A Sidhu spending 5.5 crore out of the allotted 6 crore is signs of matured leadership. If Amristar developed better, then doesn’t it also translate to a part of India developing? I’ve heard about the Vijayawada MP going out of his way to get weavers trained by NIFT, now if they develop, isn’t a part of the state also developing? A Scindia investing in power projects, a Arun Shourie investing in IIT, a Purandareswari questioning her own government in Parliament are all excellent examples of the impact local leaders can create.

I think leadership is a term often used as an abstract in India. To me, there are 545 leaders in India. Infact, if we consider the base unit is an MLA, then we have about 3,500 constituency level leaders wielding the power to create an excellent impact in the lives of the people who elected them. Winning an MP or an MLA seat is no mean job (quite frankly, I realised that only during this election!). Only leaders can accomplish that. And only visionaries can sustain that victory for a long time.
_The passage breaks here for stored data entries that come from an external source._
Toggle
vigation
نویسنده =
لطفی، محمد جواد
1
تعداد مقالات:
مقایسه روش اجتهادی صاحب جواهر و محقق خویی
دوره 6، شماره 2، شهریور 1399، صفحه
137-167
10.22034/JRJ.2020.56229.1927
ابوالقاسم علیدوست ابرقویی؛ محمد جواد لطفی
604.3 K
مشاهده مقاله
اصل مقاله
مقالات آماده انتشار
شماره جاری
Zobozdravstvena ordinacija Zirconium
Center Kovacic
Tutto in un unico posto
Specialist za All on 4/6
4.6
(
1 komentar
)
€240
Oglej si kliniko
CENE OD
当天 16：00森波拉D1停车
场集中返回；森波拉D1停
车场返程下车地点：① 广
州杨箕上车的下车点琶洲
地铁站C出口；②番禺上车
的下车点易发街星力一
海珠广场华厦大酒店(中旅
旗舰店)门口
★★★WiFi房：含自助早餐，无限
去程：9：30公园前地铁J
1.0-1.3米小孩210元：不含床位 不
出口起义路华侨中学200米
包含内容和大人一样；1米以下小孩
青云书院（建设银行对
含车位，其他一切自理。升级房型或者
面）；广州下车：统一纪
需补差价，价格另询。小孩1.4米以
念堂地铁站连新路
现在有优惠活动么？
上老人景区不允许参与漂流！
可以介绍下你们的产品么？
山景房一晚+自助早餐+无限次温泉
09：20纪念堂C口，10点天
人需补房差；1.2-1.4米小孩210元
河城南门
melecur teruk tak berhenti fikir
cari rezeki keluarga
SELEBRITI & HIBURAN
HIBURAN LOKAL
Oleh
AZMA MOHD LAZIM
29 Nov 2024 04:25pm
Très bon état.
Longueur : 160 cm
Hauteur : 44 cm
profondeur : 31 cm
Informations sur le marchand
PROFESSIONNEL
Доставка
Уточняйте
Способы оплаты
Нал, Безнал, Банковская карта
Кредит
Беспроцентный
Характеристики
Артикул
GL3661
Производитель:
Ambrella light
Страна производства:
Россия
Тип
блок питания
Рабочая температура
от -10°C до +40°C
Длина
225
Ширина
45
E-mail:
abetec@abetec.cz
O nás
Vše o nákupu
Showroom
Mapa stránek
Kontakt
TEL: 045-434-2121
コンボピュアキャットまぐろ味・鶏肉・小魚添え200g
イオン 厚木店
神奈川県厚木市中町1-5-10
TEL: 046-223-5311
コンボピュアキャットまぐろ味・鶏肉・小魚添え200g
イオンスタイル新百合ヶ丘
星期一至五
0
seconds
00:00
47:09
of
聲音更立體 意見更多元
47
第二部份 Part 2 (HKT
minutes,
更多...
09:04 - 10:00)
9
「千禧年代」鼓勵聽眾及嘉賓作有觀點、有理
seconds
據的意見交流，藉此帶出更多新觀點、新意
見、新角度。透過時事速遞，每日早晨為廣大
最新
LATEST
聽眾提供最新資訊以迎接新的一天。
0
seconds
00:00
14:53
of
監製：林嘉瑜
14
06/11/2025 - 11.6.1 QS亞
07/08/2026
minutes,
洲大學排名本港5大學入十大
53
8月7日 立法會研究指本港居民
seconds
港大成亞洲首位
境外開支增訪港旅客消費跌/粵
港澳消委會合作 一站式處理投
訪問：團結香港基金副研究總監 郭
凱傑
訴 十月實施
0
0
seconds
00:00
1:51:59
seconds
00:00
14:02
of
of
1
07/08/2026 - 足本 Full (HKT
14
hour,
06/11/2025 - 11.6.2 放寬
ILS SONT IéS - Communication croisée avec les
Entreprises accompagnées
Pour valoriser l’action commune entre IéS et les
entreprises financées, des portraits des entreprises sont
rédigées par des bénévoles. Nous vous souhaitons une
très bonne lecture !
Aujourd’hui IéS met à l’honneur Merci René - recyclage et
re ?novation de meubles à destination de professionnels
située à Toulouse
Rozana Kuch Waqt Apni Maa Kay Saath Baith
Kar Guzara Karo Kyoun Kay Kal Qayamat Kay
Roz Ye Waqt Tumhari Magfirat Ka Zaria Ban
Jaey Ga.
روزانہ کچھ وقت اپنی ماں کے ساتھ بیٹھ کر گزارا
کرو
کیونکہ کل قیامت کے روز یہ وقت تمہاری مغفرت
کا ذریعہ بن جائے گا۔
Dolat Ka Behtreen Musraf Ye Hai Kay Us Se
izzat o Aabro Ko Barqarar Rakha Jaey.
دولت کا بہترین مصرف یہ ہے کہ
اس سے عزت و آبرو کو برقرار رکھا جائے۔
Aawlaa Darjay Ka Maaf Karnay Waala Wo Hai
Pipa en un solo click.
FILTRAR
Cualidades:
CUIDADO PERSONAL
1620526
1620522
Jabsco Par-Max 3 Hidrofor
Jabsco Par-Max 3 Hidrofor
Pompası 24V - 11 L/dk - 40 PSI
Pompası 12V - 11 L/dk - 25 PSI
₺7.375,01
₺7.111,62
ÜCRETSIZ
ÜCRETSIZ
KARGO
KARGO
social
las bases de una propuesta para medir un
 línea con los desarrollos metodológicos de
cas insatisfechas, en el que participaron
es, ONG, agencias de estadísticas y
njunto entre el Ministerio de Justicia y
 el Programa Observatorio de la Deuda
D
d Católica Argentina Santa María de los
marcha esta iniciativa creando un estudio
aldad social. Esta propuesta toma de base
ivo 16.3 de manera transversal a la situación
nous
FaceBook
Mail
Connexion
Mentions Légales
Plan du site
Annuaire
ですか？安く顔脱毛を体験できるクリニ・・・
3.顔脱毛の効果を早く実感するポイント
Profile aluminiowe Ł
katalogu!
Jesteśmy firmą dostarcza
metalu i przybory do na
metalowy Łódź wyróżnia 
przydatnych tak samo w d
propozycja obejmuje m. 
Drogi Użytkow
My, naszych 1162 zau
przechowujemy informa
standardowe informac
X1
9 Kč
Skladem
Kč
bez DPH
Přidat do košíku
Local leaders are the bridge through which the policies reach the people. Leadership at the top needs to inspire the local leadership; needs to guide them to think in a different way; and grant them whatever is necessary to pursue their vision. 2009 – 2014 should be a period where we get to know more about the impact the political leadership at the local level is creating.

Let’s create a spirit of competition amongst the members of the 15th Lok Sabha by constantly telecasting the good work being done by the local leaders. Let not the question stop at “The other MP asked 10 questions, how many did you?”, but it should begin with “The other MP already impacted the lives of 1000 people, how about you?” Let the media take the lead in deflecting the cynicism associated with politics. Let us create better leaders, not just at the national level but also at the grass root level.

PS: The relation between the party and its candidate is a mutual one. This article does not take into account the party policies, and the role of parties in assisting the local leaders. It is a conscious effort to isolate the two, and concentrate on the persona of the field level leader, which also plays a pivotal role in the victory of the party.